■ Exercise goal: Could you copy every line of the data that contains the word "Vakfı"?

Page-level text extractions
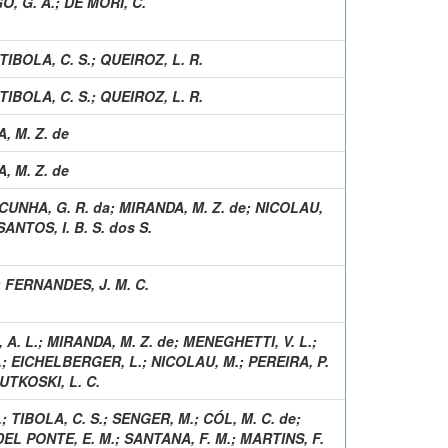
, G. A.
;
DE MORI, C.
TIBOLA, C. S.
;
QUEIROZ, L. R.
TIBOLA, C. S.
;
QUEIROZ, L. R.
, M. Z. de
, M. Z. de
CUNHA, G. R. da
;
MIRANDA, M. Z. de
;
NICOLAU,
SANTOS, I. B. S. dos S.
;
FERNANDES, J. M. C.
A. L.
;
MIRANDA, M. Z. de
;
MENEGHETTI, V. L.
;
.
;
EICHELBERGER, L.
;
NICOLAU, M.
;
PEREIRA, P.
UTKOSKI, L. C.
.
;
TIBOLA, C. S.
;
SENGER, M.
;
CÓL, M. C. de
;
DEL PONTE, E. M.
;
SANTANA, F. M.
;
MARTINS, F.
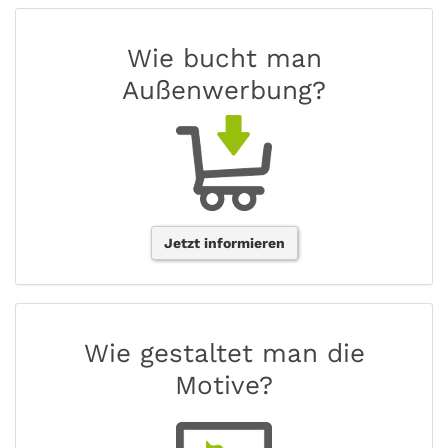
Wie bucht man
Außenwerbung?
Jetzt informieren
Wie gestaltet man die
Motive?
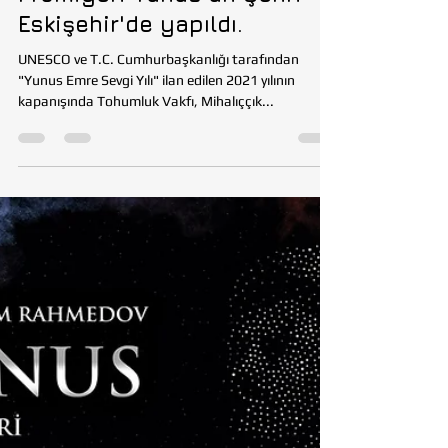
Tohumluk Vakfı
30 Ara 2021
2 dakikada okunur
VAKIF
"7 YÜZ YUNUS" Dünya
Prömiyeri Yunus'un Şehri
Eskişehir'de yapıldı.
UNESCO ve T.C. Cumhurbaşkanlığı tarafından
"Yunus Emre Sevgi Yılı" ilan edilen 2021 yılının
kapanışında Tohumluk Vakfı, Mihalıççık...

■ Result of this task:
Tohumluk Vakfı
kapanışında Tohumluk Vakfı, Mihalıççık...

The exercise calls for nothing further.